The reason these developers may see increased customer dissatisfaction is because how these technical standards will be leveraged in hospital and physician reimbursement mechanisms. The previous five year plan talked about advancing “value” to improve health while lowering costs. The way it did that is through a litany of payment programs that required the use of certified EHR technology as a precondition of getting either incentives or avoiding a penalty. Expect FHIR APIs, the USCDI, and other technologies or variants of those to become the new standards for those programs. An early entry point would be making their adoption a precondition of participation for Advanced Alternative Payment Models (the new Primary Care First initiative springs to mind). Another entry point is by making their adoption a requirement of certain government contracts – which can extend to both general contractors and subcontractors. Those steps will increase demand for these technologies because provider organizations will want to realize incentives from those programs as they manage declining revenues from other sources. Eventually, these standards will become a precondition of a mandatory physician and/or hospital reporting program, like the Merit-based Incentive Payment System (“MIPS”).
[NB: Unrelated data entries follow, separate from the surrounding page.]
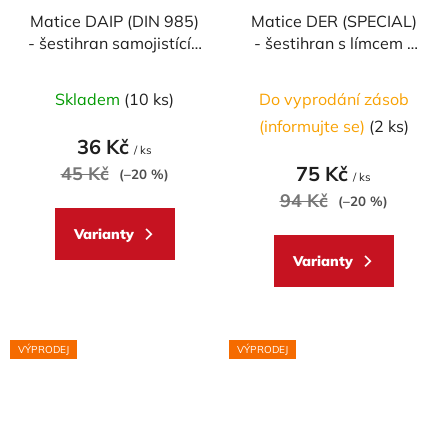
Matice DAIP (DIN 985)
Matice DER (SPECIAL)
- šestihran samojistící -
- šestihran s límcem -
materiálové provedení
materiálové provedení
AL7075 - ERGAL
AL7075 - ERGAL
Skladem
(10 ks)
Do vyprodání zásob
(informujte se)
(2 ks)
36 Kč
/ ks
75 Kč
45 Kč
(–20 %)
/ ks
94 Kč
(–20 %)
Varianty
Varianty
VÝPRODEJ
VÝPRODEJ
So what should developers do now? First, review the plan and prepare a comment letter. The more the government hears the same thing, the more likely it will move the needle during the notice and comment period. The last five-year plan had a whole section dedicated to what changed between its draft and final rules. You should evaluate your organization’s unique role in the healthcare system in the introduction. To the extent it is beneficial, size your company and its impact and relay those numbers. Let ONC know who you are and why they should listen to your perspective. Then, in keeping with the document’s high level focus, provide high level feedback on how this could impact your company and its role in the health system. Give praise where praise is due. Avoid being overly negative. But where you see issues that could negatively impact your corporate strategy, or frustrate it entirely, call out those problems and frame the impact around what it means in terms of the ONC’s policy interests (namely, the quality and cost of care). You can submit a comment directly through this link:
https://www.healthit.gov/topic/2020-2025-federal-health-it-strategic-plan
Next, look at this draft strategy plan in context with the ONC and CMS 21st Century Cures proposed rules, as well as prior guidance. Everything here is signaling aggressive enforcement. On November 21, 2019, the American Health Lawyers Associated (“AHLA”) hosted a podcast with Acting Inspector General Joanne Chiedi, who specifically stated that information blocking will be a major area of focus. Compare this with your strategy. Are you ready for an allegation of information blocking? What does that internal investigation look like? What resources will you leverage internally and externally? How do you report it internally and externally? What kind of liability does it present? Am I staffed appropriately? Do I have the right amount of the right kind of expertise? What’s the delta between where I am and where I need to be to sustain, respond to, and manage multiple allegations of information blocking at any given time (ranging from the frivolous to the serious)?
These are the questions developers, and in a different way, providers, will wrestle with for the next five years. Good luck out there.